Our approach to refining and optimizing the AI models based on clinician feedback and real-world usage data involved several strategic steps.

• Feedback loop implementation: We have established a systematic feedback loop with end-users, primarily clinicians, to gather detailed insights on the model’s performance in real settings. This includes structured surveys, focus groups, and usage data analytics to identify common issues and areas for improvement.
• Model re-training and updating: Leveraging the feedback, the AI models are periodically re-trained on new data that include diverse patient demographics and pathology to improve accuracy and adapt to evolving clinical practices. This process is supported by automated pipelines that can process new data and update models without downtime.
• Adaptive learning mechanisms: To enhance model adaptability, we explored the integration of continuous learning mechanisms that allow the model to learn incrementally from new cases and feedback without the need for full retraining.
• Interoperability enhancements: Based on clinician feedback, we focused on improving the interoperability of our AI models with existing healthcare systems and Electronic Health Records (EHRs).
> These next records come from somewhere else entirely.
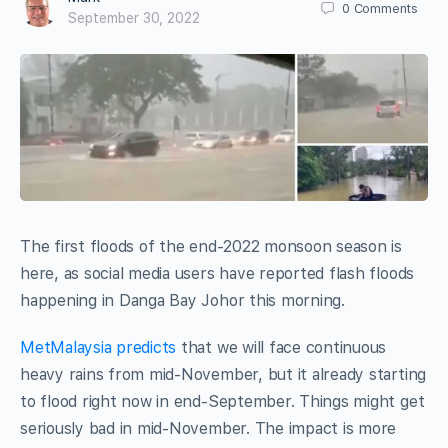
0
Comments
September 30, 2022
The first floods of the end-2022 monsoon season is
here, as social media users have reported flash floods
happening in Danga Bay Johor this morning.
MetMalaysia predicts
that we will face continuous
heavy rains from mid-November, but it already starting
to flood right now in end-September. Things might get
seriously bad in mid-November. The impact is more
This involves develo** APIs and standardized data exchange formats to ensure seamless integration and data flow.
• Ethical and regulatory compliance: As the model evolves, maintaining ethical standards and regulatory compliance is a continuous priority. We regularly reviewed our models for bias, ensured transparency in AI decisions, and stayed updated with regulatory changes to pre-emptively address compliance issues.
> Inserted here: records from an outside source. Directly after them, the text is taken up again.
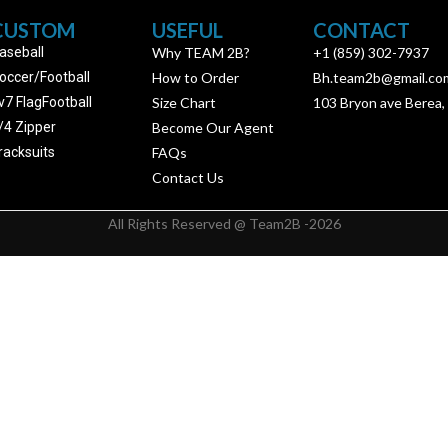
CUSTOM
USEFUL
CONTACT
aseball
Why TEAM 2B?
+1 (859) 302-7937
occer/Football
How to Order
Bh.team2b@gmail.co
v7 FlagFootball
Size Chart
103 Bryon ave Berea,
/4 Zipper
Become Our Agent
racksuits
FAQs
Contact Us
All Rights Reserved @ Team2B -2026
• Data security and privacy: We maintained sensitive medical data within the application required stringent security measures. We integrated secure data transmission protocols and implemented data anonymization techniques to protect patient information while maintaining compliance with health data regulations such as HIPAA in the U.S. and GDPR in Europe. We employed cloud-based services to handle increased traffic and deployed continuous integration/continuous deployment (CI/CD) practices to streamline updates and maintenance.

11. Conclusions

Our research aims to improve the prediction of CVD by introducing an innovative agent-based dynamic simulation technique. Our findings show that incorporating this simulation with ensemble learning and a user-friendly web application interface has significantly enhanced the precision of CVD risk assessment and early detection by 15% compared to traditional methods. We have applied various ML algorithms to yield promising results. By deploying these AI models within a streamlit-based web application, we have successfully bridged the gap between complex ML models and end-users. This means that anyone can use it from anywhere and make quick decisions by accessing the app. The impact of our study is twofold. Firstly, it underscores the transformative potential of AI in healthcare, setting a new benchmark in the application of complex AI models to enhance their accessibility for users such as clinicians and patients. Secondly, our integration of dynamic ABM simulation into AI model development marks a significant advancement in CVD prediction and management. Our approach has been validated by an external dataset in a clinical hospital. This is a stride towards a future where AI-driven personalized care can become a mainstay in managing CVDs.